Jade Walker gets JobShadowed about her career as a journalist. You can find Jade on her website www.jadewalker.com and on her Twitter feed in the sidebar of this interview.
I’m a journalist. Currently I work as the overnight editor for The Huffington Post.
How would you describe what you do?
I write and produce news stories. In other words, I cover the history of now.
What does your work entail?
Researching and reporting current events. Writing compelling headlines, stories and news alerts. Creating slideshows. Answering reader questions. Sharing news on social media. Editing content. Producing the front page of the website. And dealing with a ton of of email (on average, more than 400 messages a day).
What’s a typical work week like?
I work from 9 p.m. to 7 a.m., Sunday through Thursday. Each shift is different. And if news breaks over the weekend, I’m basically on call.
How did you get started?
I wrote a letter to the editor that was published in a local newspaper in 1989. That fall, I joined my school newspaper as a cub reporter. The following year, I was named editor-in-chief and landed an internship at a local weekly. The weekly hired me three months later.
What do you like about what you do?
I love keeping the public updated about current events, particularly during troubling times. If readers have solid, factual information about the world around them, they are better prepared to act in service of themselves and others.
What do you dislike?
Journalism is stressful. The hours are rough, the pay isn’t great, the industry is in flux (no one’s job is considered “safe”)… and then there’s the fact that I spend several hours a day dealing with death and destruction.
How do you make money/or how are you compensated?
How much do you make?
How much money did/do you make starting out?
When I started out, I worked for free as an intern. Once I became a general assignment reporter, I made about $7/hour.

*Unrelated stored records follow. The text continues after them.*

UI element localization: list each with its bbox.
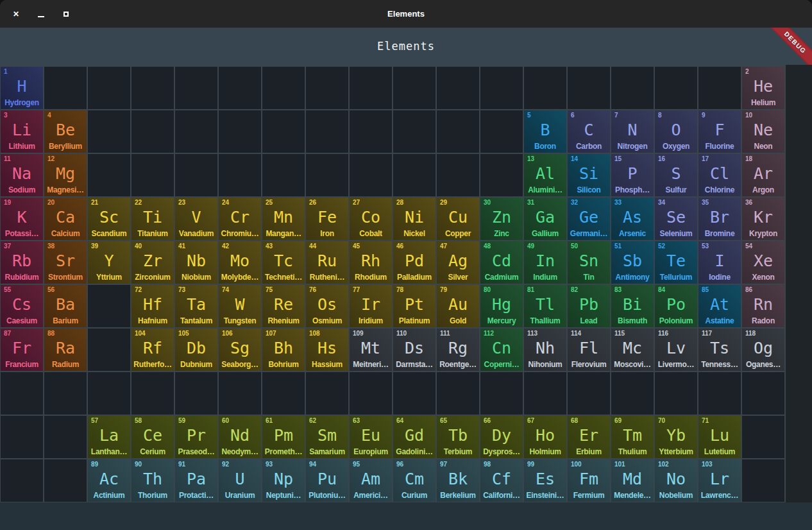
element-cell-V[interactable]: 23VVanadium [175, 198, 217, 240]
element-cell-Sr[interactable]: 38SrStrontium [44, 241, 87, 284]
element-cell-Ru[interactable]: 44RuRutheni… [306, 241, 348, 284]
element-cell-I[interactable]: 53IIodine [698, 241, 741, 284]
element-cell-In[interactable]: 49InIndium [524, 241, 566, 284]
element-cell-Re[interactable]: 75ReRhenium [262, 285, 305, 327]
element-cell-Ho[interactable]: 67HoHolmium [524, 416, 566, 458]
element-cell-Bi[interactable]: 83BiBismuth [611, 285, 654, 327]
element-cell-Nb[interactable]: 41NbNiobium [175, 241, 217, 284]
element-cell-Nd[interactable]: 60NdNeodym… [219, 416, 261, 458]
element-cell-N[interactable]: 7NNitrogen [611, 110, 654, 153]
element-cell-Fe[interactable]: 26FeIron [306, 198, 348, 240]
element-cell-Se[interactable]: 34SeSelenium [655, 198, 697, 240]
element-cell-Co[interactable]: 27CoCobalt [350, 198, 392, 240]
element-cell-Ba[interactable]: 56BaBarium [44, 285, 87, 327]
element-cell-Ce[interactable]: 58CeCerium [131, 416, 174, 458]
element-cell-Np[interactable]: 93NpNeptuni… [262, 459, 305, 502]
element-cell-Pd[interactable]: 46PdPalladium [393, 241, 436, 284]
element-cell-La[interactable]: 57LaLanthan… [88, 416, 130, 458]
element-cell-At[interactable]: 85AtAstatine [698, 285, 741, 327]
element-cell-Mg[interactable]: 12MgMagnesi… [44, 154, 87, 196]
element-cell-Cf[interactable]: 98CfCaliforni… [480, 459, 523, 502]
element-cell-Y[interactable]: 39YYttrium [88, 241, 130, 284]
element-cell-Pa[interactable]: 91PaProtacti… [175, 459, 217, 502]
element-cell-Mc[interactable]: 115McMoscovi… [611, 329, 654, 371]
element-cell-Og[interactable]: 118OgOganes… [742, 329, 784, 371]
element-cell-U[interactable]: 92UUranium [219, 459, 261, 502]
element-cell-No[interactable]: 102NoNobelium [655, 459, 697, 502]
element-cell-Tb[interactable]: 65TbTerbium [437, 416, 479, 458]
element-cell-Al[interactable]: 13AlAlumini… [524, 154, 566, 196]
minimize-button[interactable] [37, 10, 46, 19]
element-cell-Rb[interactable]: 37RbRubidium [1, 241, 43, 284]
element-cell-Lr[interactable]: 103LrLawrenc… [698, 459, 741, 502]
element-cell-Eu[interactable]: 63EuEuropium [350, 416, 392, 458]
element-cell-Po[interactable]: 84PoPolonium [655, 285, 697, 327]
element-cell-Hf[interactable]: 72HfHafnium [131, 285, 174, 327]
element-cell-Hs[interactable]: 108HsHassium [306, 329, 348, 371]
element-cell-Ts[interactable]: 117TsTenness… [698, 329, 741, 371]
element-cell-Na[interactable]: 11NaSodium [1, 154, 43, 196]
element-cell-Ne[interactable]: 10NeNeon [742, 110, 784, 153]
element-cell-Sn[interactable]: 50SnTin [568, 241, 610, 284]
element-cell-Li[interactable]: 3LiLithium [1, 110, 43, 153]
element-cell-P[interactable]: 15PPhosph… [611, 154, 654, 196]
element-cell-Br[interactable]: 35BrBromine [698, 198, 741, 240]
element-cell-Fl[interactable]: 114FlFlerovium [568, 329, 610, 371]
element-cell-Zn[interactable]: 30ZnZinc [480, 198, 523, 240]
element-cell-Pm[interactable]: 61PmPrometh… [262, 416, 305, 458]
element-cell-Sc[interactable]: 21ScScandium [88, 198, 130, 240]
element-cell-Cm[interactable]: 96CmCurium [393, 459, 436, 502]
element-cell-Ar[interactable]: 18ArArgon [742, 154, 784, 196]
element-cell-Kr[interactable]: 36KrKrypton [742, 198, 784, 240]
element-cell-Er[interactable]: 68ErErbium [568, 416, 610, 458]
element-cell-As[interactable]: 33AsArsenic [611, 198, 654, 240]
element-cell-Xe[interactable]: 54XeXenon [742, 241, 784, 284]
element-cell-Ge[interactable]: 32GeGermani… [568, 198, 610, 240]
element-cell-Au[interactable]: 79AuGold [437, 285, 479, 327]
element-cell-Ac[interactable]: 89AcActinium [88, 459, 130, 502]
element-cell-Tm[interactable]: 69TmThulium [611, 416, 654, 458]
element-cell-F[interactable]: 9FFluorine [698, 110, 741, 153]
element-cell-Lv[interactable]: 116LvLivermo… [655, 329, 697, 371]
element-cell-Rg[interactable]: 111RgRoentge… [437, 329, 479, 371]
element-cell-Md[interactable]: 101MdMendele… [611, 459, 654, 502]
element-cell-Rn[interactable]: 86RnRadon [742, 285, 784, 327]
element-cell-Th[interactable]: 90ThThorium [131, 459, 174, 502]
element-cell-W[interactable]: 74WTungsten [219, 285, 261, 327]
element-cell-Ag[interactable]: 47AgSilver [437, 241, 479, 284]
element-cell-H[interactable]: 1HHydrogen [1, 67, 43, 109]
element-cell-Ds[interactable]: 110DsDarmsta… [393, 329, 436, 371]
element-cell-Dy[interactable]: 66DyDyspros… [480, 416, 523, 458]
element-cell-Rh[interactable]: 45RhRhodium [350, 241, 392, 284]
element-cell-Mt[interactable]: 109MtMeitneri… [350, 329, 392, 371]
element-cell-Sb[interactable]: 51SbAntimony [611, 241, 654, 284]
maximize-button[interactable] [62, 10, 71, 19]
element-cell-B[interactable]: 5BBoron [524, 110, 566, 153]
element-cell-Pu[interactable]: 94PuPlutoniu… [306, 459, 348, 502]
element-cell-Ta[interactable]: 73TaTantalum [175, 285, 217, 327]
element-cell-Tl[interactable]: 81TlThallium [524, 285, 566, 327]
element-cell-Ni[interactable]: 28NiNickel [393, 198, 436, 240]
element-cell-He[interactable]: 2HeHelium [742, 67, 784, 109]
element-cell-Pr[interactable]: 59PrPraseod… [175, 416, 217, 458]
element-cell-Ra[interactable]: 88RaRadium [44, 329, 87, 371]
element-cell-Ti[interactable]: 22TiTitanium [131, 198, 174, 240]
element-cell-Ca[interactable]: 20CaCalcium [44, 198, 87, 240]
element-cell-Sm[interactable]: 62SmSamarium [306, 416, 348, 458]
element-cell-Si[interactable]: 14SiSilicon [568, 154, 610, 196]
element-cell-Nh[interactable]: 113NhNihonium [524, 329, 566, 371]
element-cell-Zr[interactable]: 40ZrZirconium [131, 241, 174, 284]
element-cell-Cl[interactable]: 17ClChlorine [698, 154, 741, 196]
element-cell-Cd[interactable]: 48CdCadmium [480, 241, 523, 284]
element-cell-K[interactable]: 19KPotassi… [1, 198, 43, 240]
element-cell-Ga[interactable]: 31GaGallium [524, 198, 566, 240]
element-cell-Bh[interactable]: 107BhBohrium [262, 329, 305, 371]
element-cell-Sg[interactable]: 106SgSeaborg… [219, 329, 261, 371]
element-cell-Gd[interactable]: 64GdGadolini… [393, 416, 436, 458]
element-cell-C[interactable]: 6CCarbon [568, 110, 610, 153]
element-cell-Fm[interactable]: 100FmFermium [568, 459, 610, 502]
element-cell-Pb[interactable]: 82PbLead [568, 285, 610, 327]
element-cell-Fr[interactable]: 87FrFrancium [1, 329, 43, 371]
element-cell-Tc[interactable]: 43TcTechneti… [262, 241, 305, 284]
element-cell-Pt[interactable]: 78PtPlatinum [393, 285, 436, 327]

What education, schooling, or skills are needed to do this?
No schooling is required, though a bachelor’s degree is often preferred. This means you will be poor for a very long time (hell, I’m still paying off student loans and I’ve been in the business for over 20 years). That said, I believe journalism is a career that’s best learned on-the-job. For this, having a great and patient editor is key.
What is most challenging about what you do?
Learning how to leave work at work, particularly when news is still breaking. I have, in the past, worked myself into a state of exhaustion (hospitalization was required).
Of course, news is always breaking, and many journalists get burned out if they don’t step away sometimes.
What is most rewarding?
Serving the readers. Affecting change. Keeping powerful forces/governments/individuals in check. Inspiring conversations.
What advice would you offer someone considering this career?
Be curious. Pay attention to what’s happening all over the world, not just in your immediate vicinity. Read a wide variety of news sources and develop a critical eye for bullshit/lies. Become a good observer and a caring listener. And when you write, aim for a clear and compelling narrative, but fact-check everything. Most importantly, don’t go into journalism for the money.
How much time off do you get/take?
About 2 weeks a year.
What is a common misconception people have about what you do?
That all journalists are biased and heartless bottom feeders willing to sell our souls or screw over anyone for a story. Most reporters work very hard to keep their biases in check. I had friend once say to me, “I’ve seen you write stories about Republicans doing stupid things, and I’ve seen you write stories about Democrats doing or saying stupid things. Which are you: a Republican or a Democrat?” I responded, “Neither, I’m anti-stupid.”
What are your goals/dreams for the future?
I’d like to write more books, move overseas and launch an obituary wire service.
What else would you like people to know about your job/career?
Although journalism is incredibly rewarding, it can be very hard on relationships. I’ve had more than one ex-boyfriend become upset when I needed to leave a romantic dinner to deal with breaking news. Thankfully, the man I married is completely understanding and supportive. Being able to work on deadline and raise a family at the same time is also quite difficult. Sacrifices will have to be made. However, if you love the work, your life will never be boring.